Dienstag, 23. September 2014

Schmerzen aller Art.

Alles schmerzt. Mal der Bauch. Der Rücken, immer der Rücken! Als hätte ich drei Tage lang auf dem Acker geschuftet (oder 36 h Wehen gehabt und danach 4 Tage in einem unbequemen Krankenhausbett gelegen). Die Narbe in der Brust. Höllisch, manchmal. Becken, Lenden, Damm. Die Seele. 
Neben mir liegt das kleine Glück in ultrasüß. Es ist anstrengend, bis wir eine Routine entwickeln, bis jeder in der neuen Konstellation seinen Platz findet. Wir stehen unter Druck, weil wir vermutlich nur noch etwas mehr als eine Woche haben, bis es wieder los geht mit der Therapie und ich erst mal ausfalle als Mama, als Frau, als ich.

Bis dahin sollte alles irgendwie laufen. Der Große soll nicht unter die Räder kommen, der Papa hat die schwere Aufgabe, alles auffangen zu wollen oder sollen, tags, nachts, für groß, klein, Frau, Haushalt... 

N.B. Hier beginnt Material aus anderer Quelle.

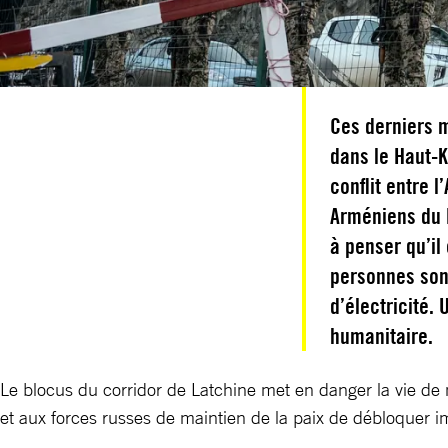
Ces derniers m
dans le Haut-
conflit entre 
Arméniens du H
à penser qu’il
personnes son
d’électricité.
humanitaire.
Le blocus du corridor de Latchine met en danger la vie de
et aux forces russes de maintien de la paix de débloquer i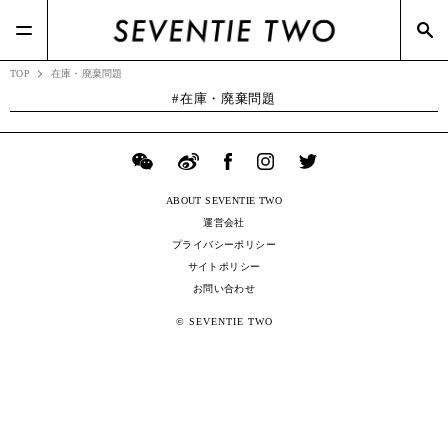
#Honeys(7)
#RIZAP(3)
#Dries Van Noten(2)
#スニーカー(3)
#BOTTEGA VENETA(7)
#ポップアップ(3)
#Zoff(19)
#メガネスーパー(2)
TOP
在庫・廃棄問題
在庫・廃棄問題
ABOUT SEVENTIE TWO
運営会社
プライバシーポリシー
サイトポリシー
お問い合わせ
© SEVENTIE TWO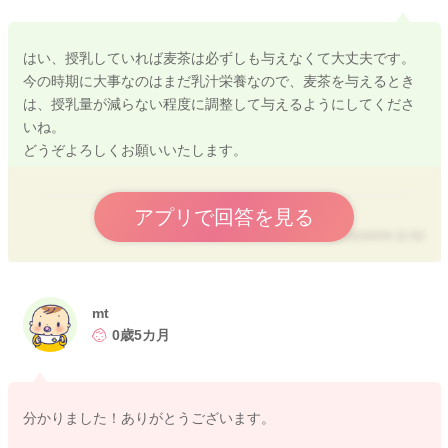
はい、授乳していれば麦茶は必ずしも与えなくて大丈夫です。
今の時期に大事なのはまだ乳汁栄養なので、麦茶を与えるとき
は、授乳量が減らない程度に調整して与えるようにしてくださ
いね。
どうぞよろしくお願いいたします。
アプリで回答を見る
2025/10/24 11:52
mt
0歳5カ月
分かりました！ありがとうございます。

Ich soll nach mir selbst schauen, weil mir die tiefe Wochenbettdepression aufgrund der Umstände schon prophezeit wurde, will aber natürlich auch den Mann nicht im Regen stehen lassen und für die Kinder da sein. Tief in mir sitzt eine Traurigkeit, die überzuquellen droht. Die Angst, zu sterben, die jede Krebsdiagnose begleitet, lässt sich so ganz schlecht mit dem Versprechen vereinbaren, für dieses Neugeborene da zu sein, bis es einen nicht mehr braucht. 
Auch jetzt schon kann ich dem Mini so vieles nicht geben, was ich ihm eigentlich gerne geben möchte. Es bricht mir das Herz, es nicht stillen zu können, wenn es mir doch oft zu verstehen gibt, dass es das ist, was es möchte. Nicht nur kann ich ihm keinen Nestschutz bieten, ich habe mir direkt auch noch einen Infekt zugezogen. 
Ich habe Angst, nicht für es da sein zu können in der Chemowoche, wenn es mir zu schlecht geht. 
Es liegt jetzt ganz friedlich auf mir, voller Vertrauen und ich weiß nicht, ob ich es nicht furchtbar enttäuschen werde.
Ich hoffe, ihr versteht, dass wir diese erste Zeit ganz für uns brauchen und auch dringende Besuche warten müssen. Telefonate, mich bei euch für Post zu bedanken - gebt mir bitte Zeit. Ich kann einfach gerade nicht. Es tut mir leid.


Kommentare:

  1. Nur eines, wobei ich Dich in Deinen Zweifeln voll und ganz verstehe, etwas das gilt: Du enttäuscht Dein Kind nicht, so was von mal gar nicht! Ich wünsche Dir alles Glück der Welt!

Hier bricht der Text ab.